## Exercise aim
Using only the entries below, copy exactly the lines that begin at the one with "A number of" and end at the one with "the Paper Industry.", both included. Drop the pictures.

## Given data

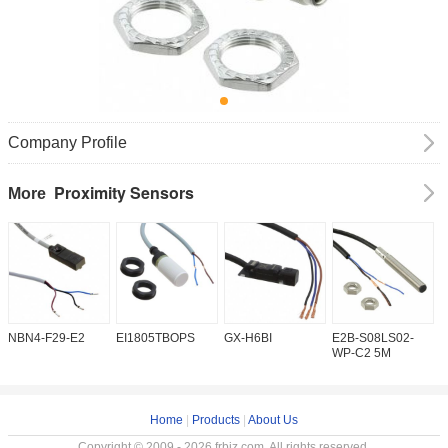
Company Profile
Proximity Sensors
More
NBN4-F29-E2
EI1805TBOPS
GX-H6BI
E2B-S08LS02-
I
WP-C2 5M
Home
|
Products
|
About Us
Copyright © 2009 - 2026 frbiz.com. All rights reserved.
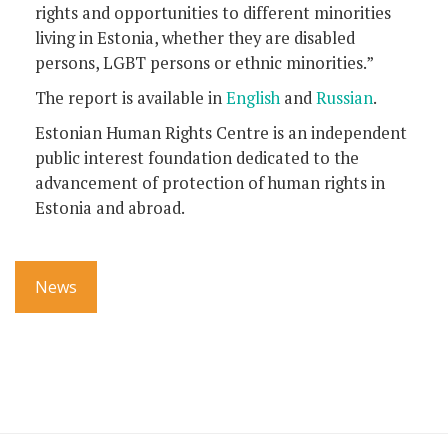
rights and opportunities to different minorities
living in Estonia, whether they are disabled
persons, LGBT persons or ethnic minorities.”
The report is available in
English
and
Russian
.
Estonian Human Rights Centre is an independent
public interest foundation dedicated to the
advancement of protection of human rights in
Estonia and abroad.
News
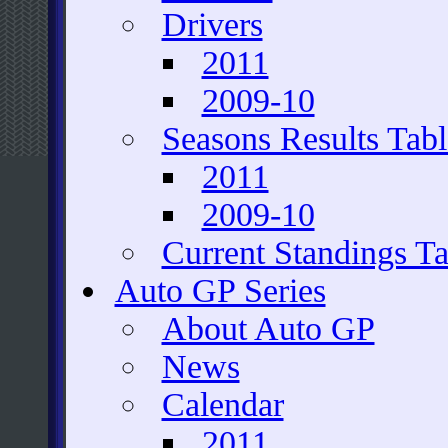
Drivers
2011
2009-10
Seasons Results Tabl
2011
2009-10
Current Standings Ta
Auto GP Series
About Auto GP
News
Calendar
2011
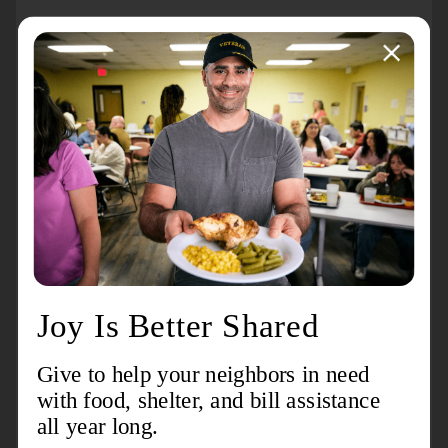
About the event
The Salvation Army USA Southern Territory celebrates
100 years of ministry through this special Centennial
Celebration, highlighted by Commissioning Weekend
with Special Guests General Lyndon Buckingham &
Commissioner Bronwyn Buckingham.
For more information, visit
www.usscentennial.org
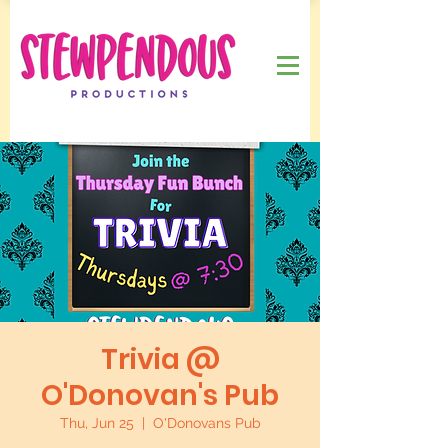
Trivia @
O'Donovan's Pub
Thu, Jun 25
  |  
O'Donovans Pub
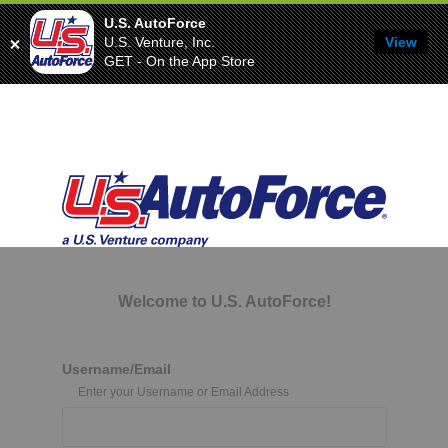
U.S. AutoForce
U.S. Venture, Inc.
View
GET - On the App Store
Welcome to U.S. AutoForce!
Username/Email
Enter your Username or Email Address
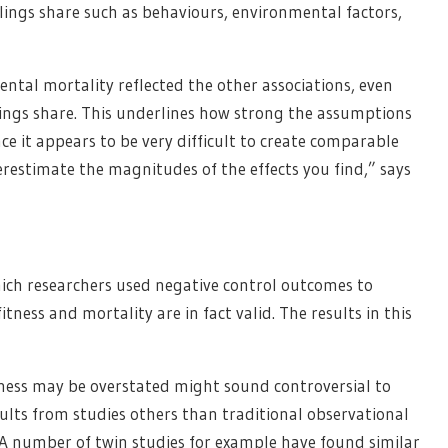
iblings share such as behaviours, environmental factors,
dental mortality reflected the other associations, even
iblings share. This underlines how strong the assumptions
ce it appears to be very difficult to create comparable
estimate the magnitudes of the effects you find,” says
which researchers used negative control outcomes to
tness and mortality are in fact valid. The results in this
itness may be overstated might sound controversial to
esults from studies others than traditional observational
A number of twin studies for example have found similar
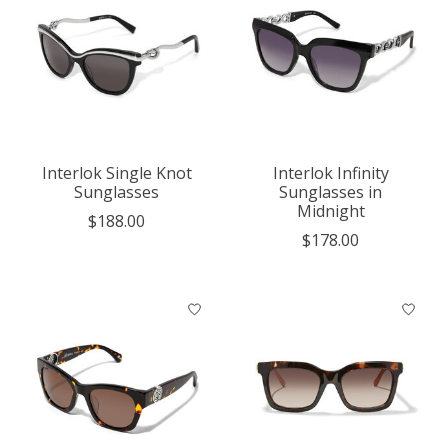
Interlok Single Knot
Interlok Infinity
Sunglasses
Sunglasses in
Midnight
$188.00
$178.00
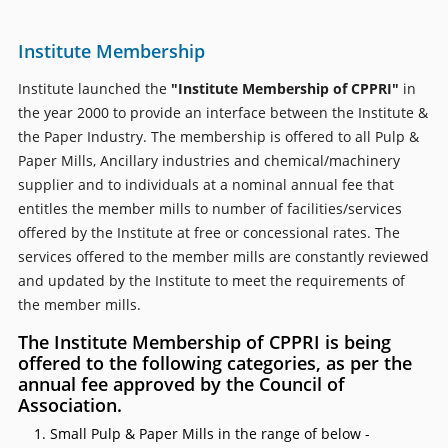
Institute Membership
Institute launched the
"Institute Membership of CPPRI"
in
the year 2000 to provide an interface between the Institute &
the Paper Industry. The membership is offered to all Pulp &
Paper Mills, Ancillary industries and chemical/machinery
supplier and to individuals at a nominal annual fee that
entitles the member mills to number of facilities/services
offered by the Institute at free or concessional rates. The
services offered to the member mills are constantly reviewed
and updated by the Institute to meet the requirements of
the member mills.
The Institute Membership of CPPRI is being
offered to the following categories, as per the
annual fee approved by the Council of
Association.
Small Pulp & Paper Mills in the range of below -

## Task output
A number of twin studies for example have found similar
Interlok Single Knot
Interlok Infinity
Sunglasses
Sunglasses in
Midnight
$188.00
$178.00
Institute Membership
Institute launched the
"Institute Membership of CPPRI"
in
the year 2000 to provide an interface between the Institute &
the Paper Industry. The membership is offered to all Pulp &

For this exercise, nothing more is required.